The Hummingbird Project estimates participants will get a bit over 28% of their investment back in the first year if they’re eligible for the Federal tax credit, and the rest back over the next 18 years. How much this no interest loan costs per tonne of reductions depends on how you think about the time value of the money. If you figure you might be making 5% a year investing it in some other way, a $300 investment in one share means you’re contributing $91.28 in current dollars to the project.
They estimate each $300 unit will produce 165 kWhs a year and reduce emissions by 150 pounds/year. At that rate, one unit is reducing emissions by 2,850 lbs or 1.3 tonnes over the first 19 years of the project. That would make it cost roughly $70/tonne of reductions. (The carbon intensity of PSE’s power according to the 2018 TCAT inventory is somewhat higher than the number they apparently used. Using that number increases the annual reduction to 170 lbs/year, increases our total reductions to 1.5 tonnes, and lowers our cost to $60.85/tonne.)
However, the panels are going to keep producing power for longer than 19 years, though the financial benefits of their additional life go to the Museum. The panels and inverter optimizers are warrantied for 25 years, and the inverter is warrantied for 20. If the system only lasts 6 more years, and the power is worth its $0.1035/kWh value in current dollars, one unit produces $93.15 worth of additional power for the museum. (The financials put the value of the power in the 19th year at $0.16/kwh, but I don’t know how much of that is inflation and how much is an actual expected increase in the cost of power. If that were all an increase in the real cost of power, six additional years of it would be worth $144 in current dollars to the museum.) From that point of view, one can consider the deal as a way of making a delayed contribution of at least $93 to the Museum, starting in 20 years, and getting the emissions reductions along the way for nothing, rather than thinking about as a deal in which you’re paying $91.28 for the emissions reductions over 19 years.
In fact, the system might well last longer, at least if they replace the inverter at some point. (The Hummingbird materials say the deal could save the Museum up to $500,000 in power costs, on the assumption that the system could continue to produce power for up to 40 years, and some assumption about how the real cost of power will keep increasing. That works out to $625 in savings over 21 years from each $300 share.)

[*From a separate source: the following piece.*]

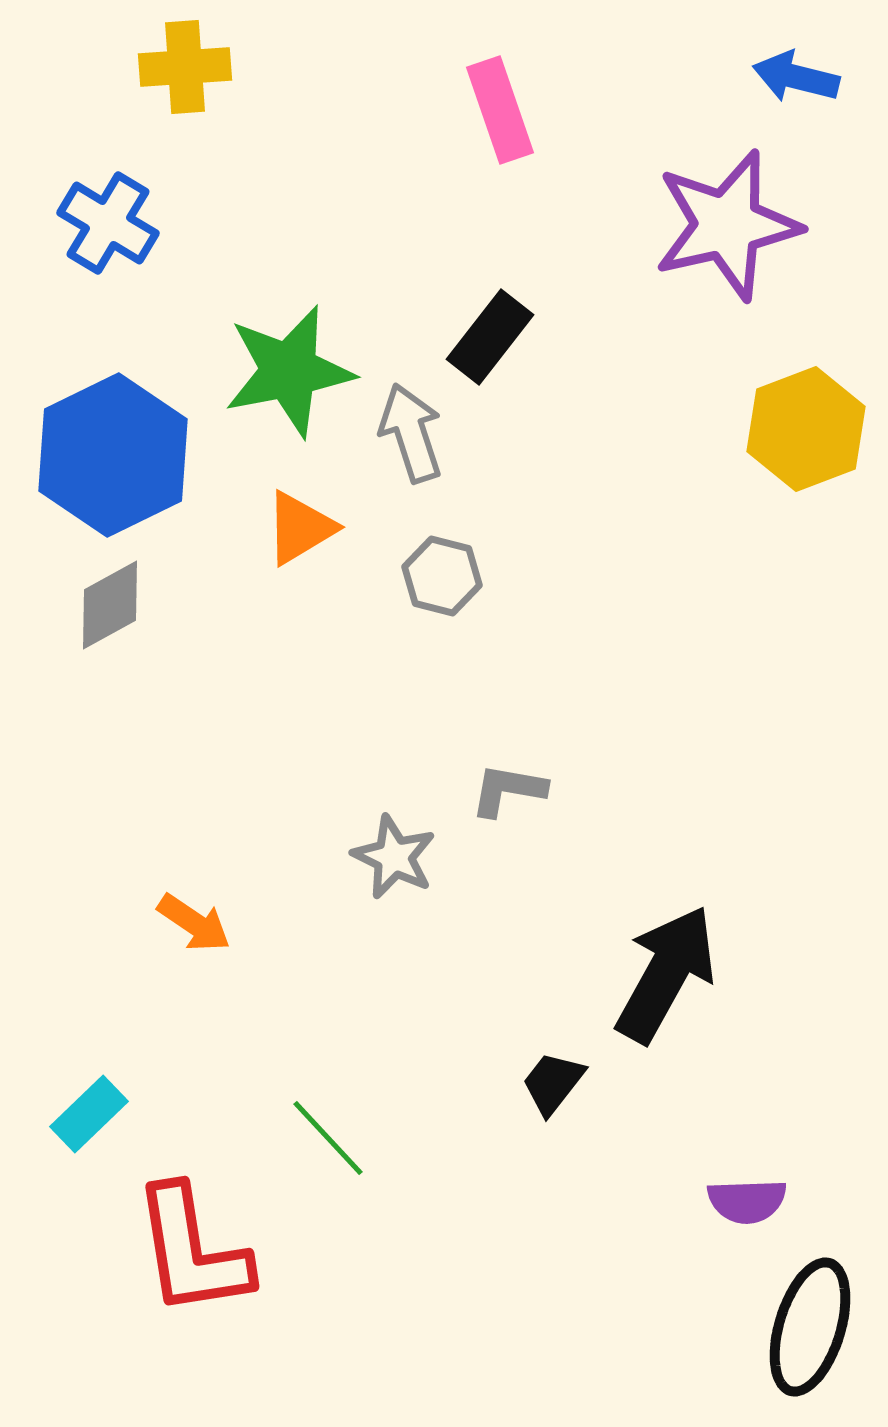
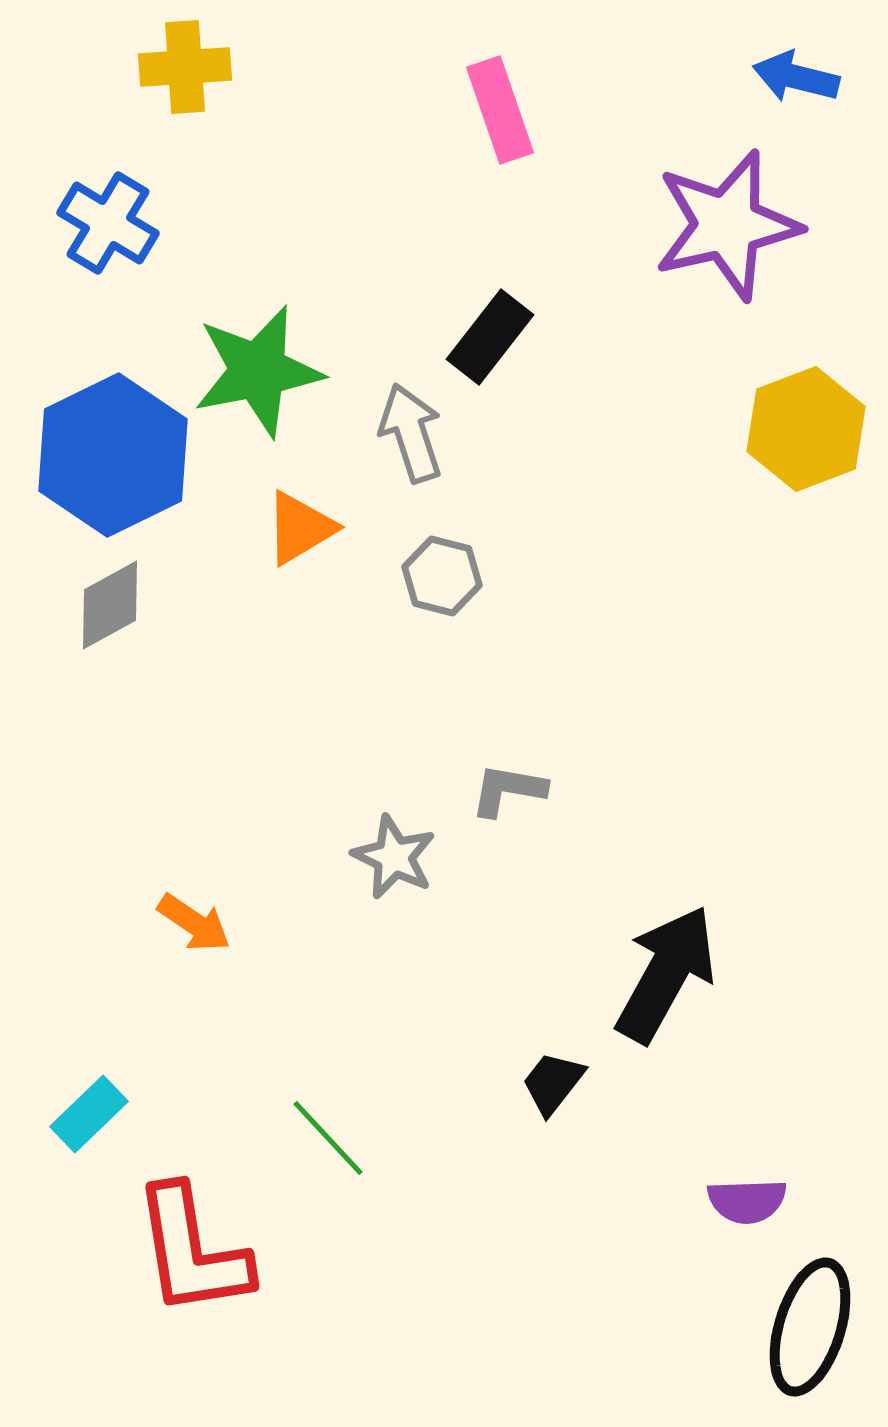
green star: moved 31 px left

However, the system will not keep producing emissions reductions as well as financial savings. PSE’s grid is supposed to become coal free in 2025, and to go to “carbon neutral” in 2030. (According to the details in the estimates for residential solar, this implies that the reductions after 2025 will be roughly 58% of the current ones, and that after 2030 the panels will not be avoiding emissions compared to the grid.) At that rate, we get 150 lbs/yr of reductions for the first five years, and 87 lbs/yr of reductions for the next five. That works out to a total of 1,185 lbs, or .54 tonnes of reductions altogether from a $300 share.